NFS deadlock (unkillable nfsd and no mounts work)
josh.carroll at gmail.com
Fri Nov 5 06:01:30 UTC 2010
I'm having a problem with nfsd hanging and not serving mount points,
during which time it can not not be killed. This problem started
happening sometime after November 2nd, since kernel from 11/2 sources
does not exhibit this problem.
The current kernel I'm running is via SVN I just grabbed this evening
(around 5pm PDT on November 4th), but I was having the same problem
yesterday around 9pm PDT after a csup yesterday (I switched to SVN
today to rule out a stale /usr/src from an out of sync cvsup mirror).
Here are the svn details:
Repository Root: svn://svn.freebsd.org/base
Repository UUID: ccf9f872-aa2e-dd11-9fc8-001c23d0bc1f
Node Kind: directory
Last Changed Author: jhb
Last Changed Rev: 214791
Last Changed Date: 2010-11-04 10:25:31 -0700 (Thu, 04 Nov 2010)
FreeBSD 8.1-STABLE FreeBSD 8.1-STABLE #0 r214807: Thu Nov 4 17:13:05
PDT 2010 root at pflog.net:/usr/obj/usr/src/sys/PFLOG amd64
I have a Popcorn Hour, and as soon as I try to connect to my NFS mount
with it, it hangs on the Popcorn Hour, then eventually pops up a
message that says "Request cannot be processed". Likewise if I try to
mount it from my macbook, it hangs then later just says operation
timed out or something like that, after it hangs for quite a while.
During this hang, there is nothing in /var/log indicating a problem
nor any other indications something is wrong, except that none of my
NFS mounts work and the nfsd process will not die.
When I try to reboot the server, I wind up having to fsck all my
drives (except the ZFS one), since nfsd will not die.
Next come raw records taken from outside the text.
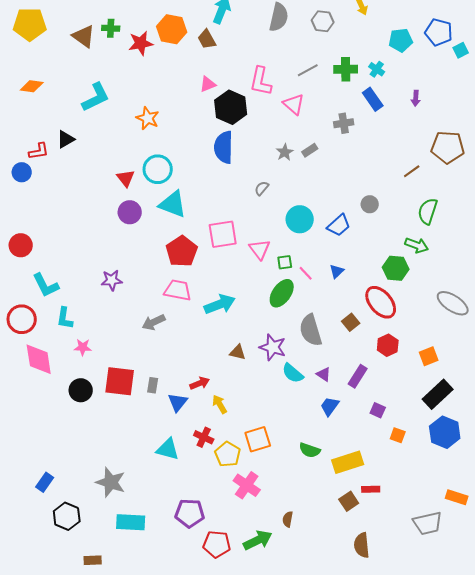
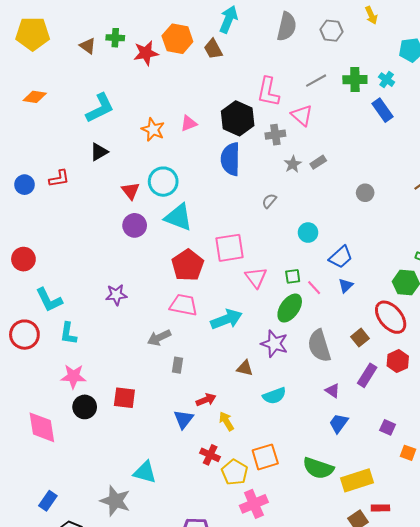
brown triangle: (84, 36) -> (88, 46), size x0.7
pink triangle: (208, 84) -> (189, 123), moved
gray cross: (344, 123) -> (275, 135), moved
black triangle: (66, 139) -> (99, 152), moved
red L-shape: (39, 151) -> (59, 178), moved
gray circle: (370, 204) -> (365, 193), moved
cyan circle: (300, 219) -> (308, 233), size x0.7
blue trapezoid: (339, 225) -> (341, 257), moved
pink triangle: (260, 249) -> (256, 277), moved
pink star: (83, 347) -> (73, 376), moved, size x1.4
purple star: (273, 347) -> (274, 344), moved
pink diamond: (39, 359) -> (42, 427), moved
cyan semicircle: (293, 373) -> (274, 396), moved, turned -60
purple rectangle: (358, 376) -> (367, 375), moved
red square: (120, 381) -> (124, 398), size x0.7
gray rectangle: (153, 385) -> (177, 365), moved
cyan triangle: (168, 449) -> (145, 472), moved
green semicircle: (310, 450) -> (318, 468), size x1.4
pink cross: (247, 485) -> (254, 504), turned 32

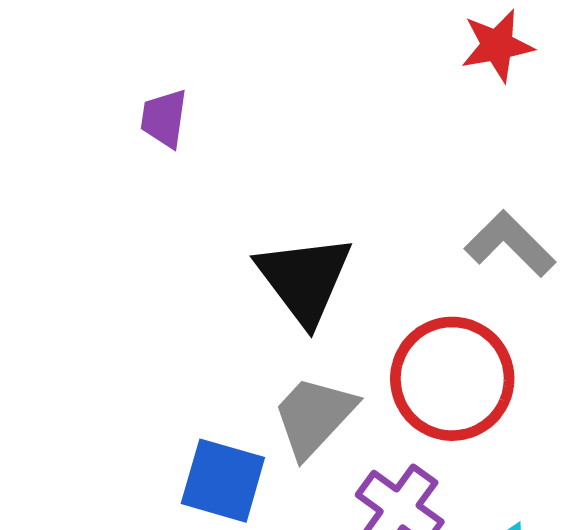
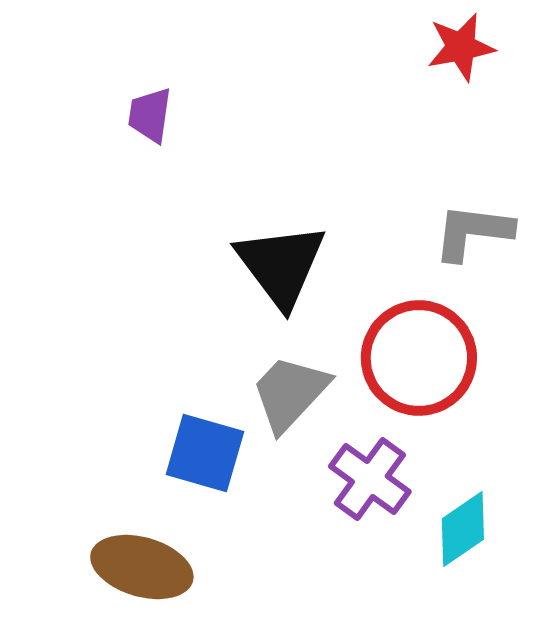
gray L-shape: (510, 244) -> (473, 232), turned -38

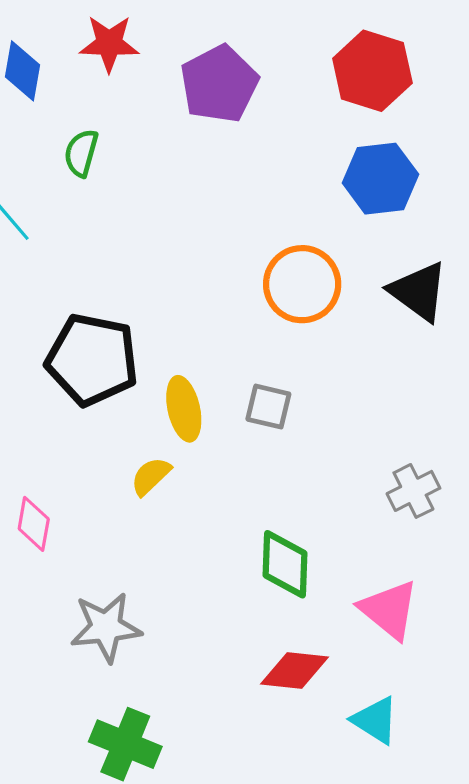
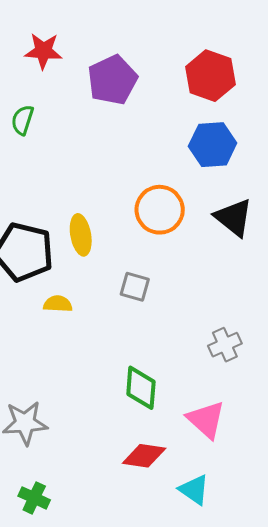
yellow ellipse: (184, 409) -> (81, 235), moved
yellow semicircle: (151, 476) -> (58, 304), moved, turned 44
green cross: (125, 744) -> (34, 498), size x0.7

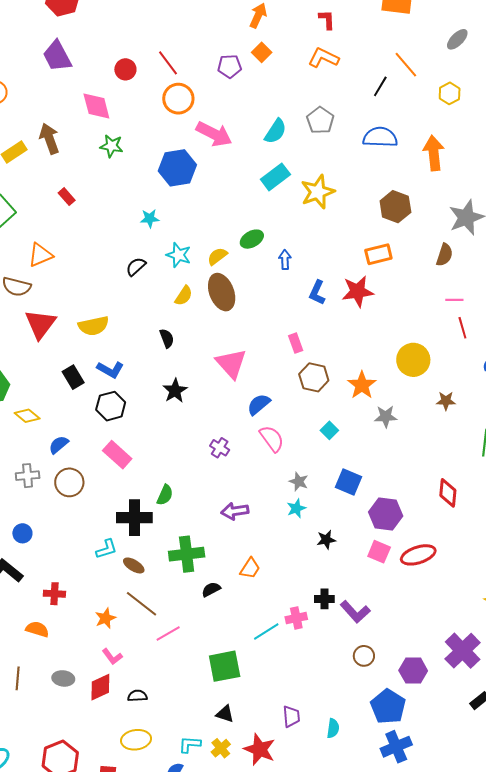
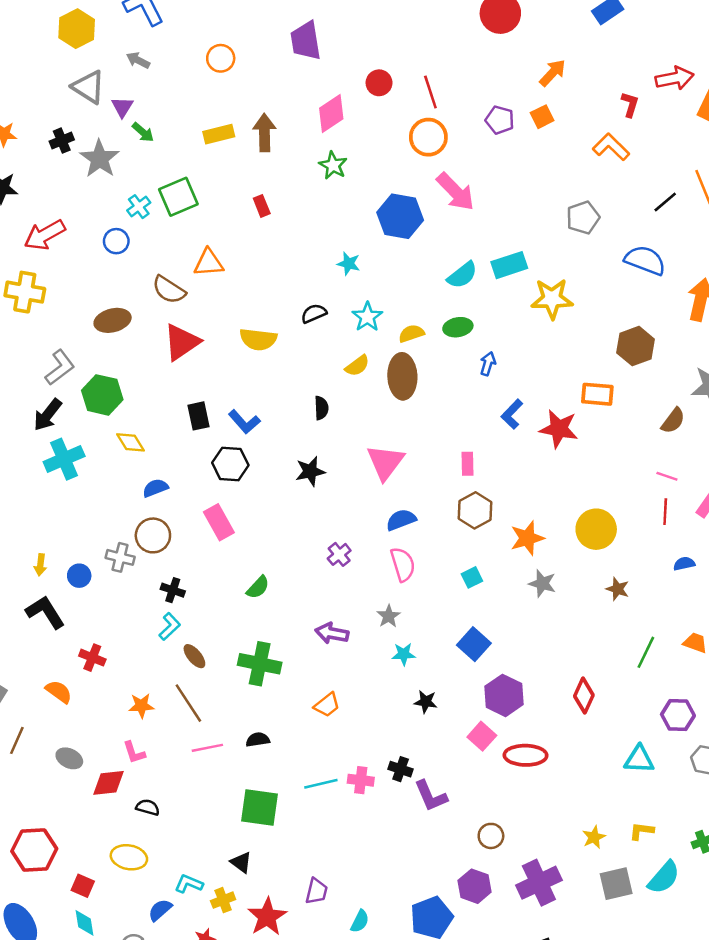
pink diamond: (96, 106) -> (331, 113), turned 52
cyan semicircle: (275, 131) -> (462, 275), moved
yellow semicircle: (94, 326) -> (258, 339), moved
gray cross: (28, 476) -> (120, 557), moved
gray star: (299, 482) -> (389, 616), moved
black cross: (134, 518) -> (173, 590), moved, size x0.6
cyan L-shape: (106, 549) -> (170, 626), turned -45
black semicircle: (211, 589) -> (258, 740), moved
brown circle: (364, 656) -> (491, 836), moved

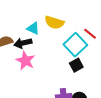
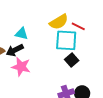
yellow semicircle: (54, 22) -> (59, 22), moved, turned -36
cyan square: (75, 45) -> (66, 40), turned -30

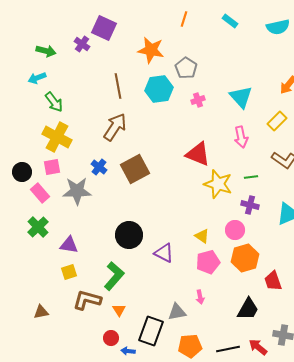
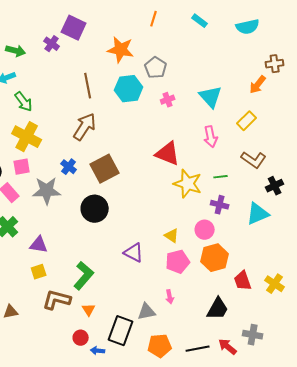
black circle: (129, 235) -> (95, 209), moved

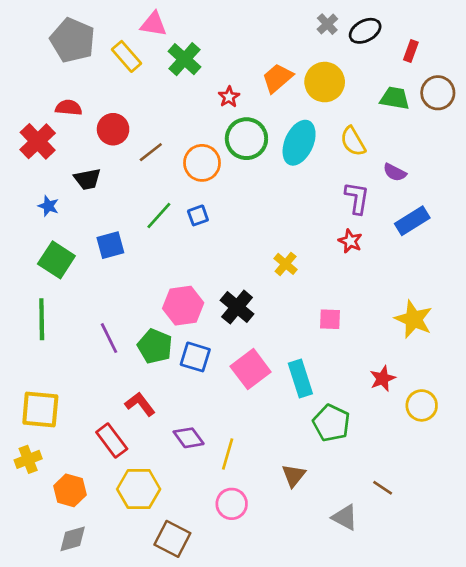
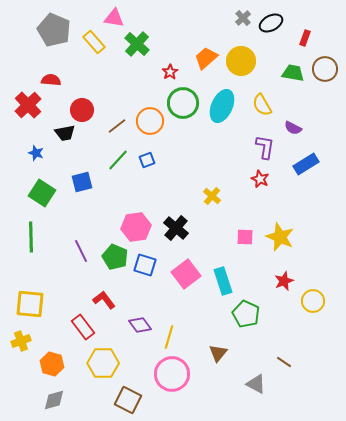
red circle: (113, 129) -> (82, 110), moved
brown line: (151, 152) -> (117, 126), moved
yellow star: (414, 319) -> (280, 237), moved
pink circle: (232, 504) -> (172, 374), size x1.5

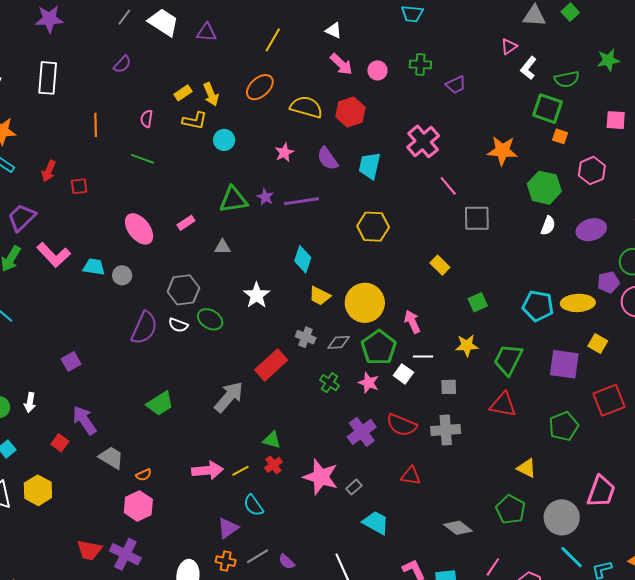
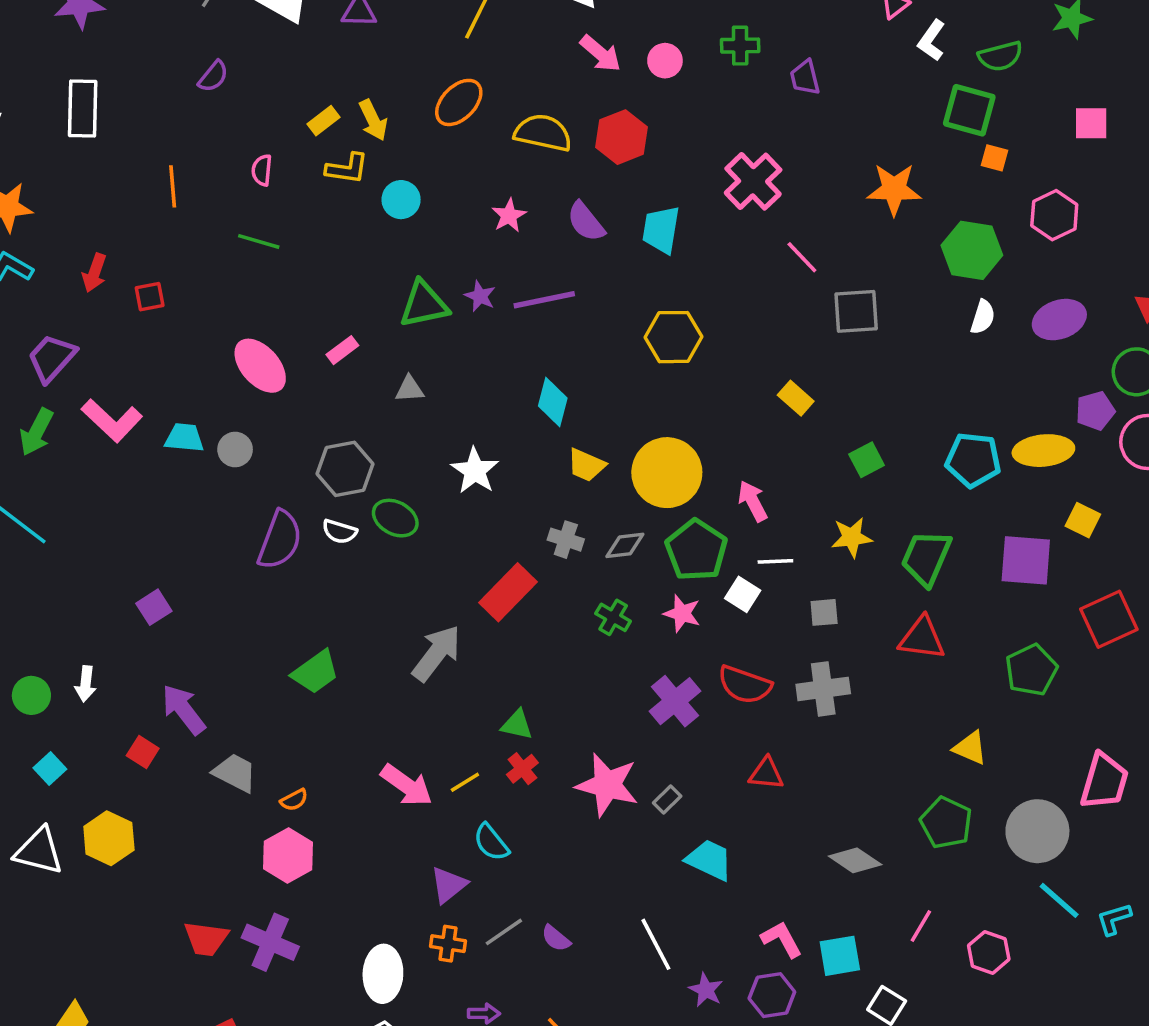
purple trapezoid: (456, 85) -> (805, 78), turned 105
pink arrow: (208, 470) -> (407, 785), turned 44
Even kill -9
doesn't kill it (it's showing as in the D state):
root 444 0.0 0.0 5812 1384 ?? D 9:30PM 0:00.00 nfsd: server (nfsd)
And if I try to /etc/rc.d/nfsd stop, it just says:
Waiting for PIDS: 444
And hangs there indefinitely. I tried to run a ktrace on both the
"nfsd: server" and "nfsd: master" processes (ktrace -i -d -f
nfsd_server.ktrace and ktrace -i -d -f nfsd_master.ktrace), but when I
try to connect to the NFS mount, ktrace doesn't capture anything and
the "nfsd: server" process goes to the "D" state and then I can't kill
it. If I try to kill the nfsd process BEFORE I attempt to mount
anything, it properly stops with /etc/rc.d/nfsd stop or with a kill
-TERM. Once I've tried to connect once, however, it can't be killed.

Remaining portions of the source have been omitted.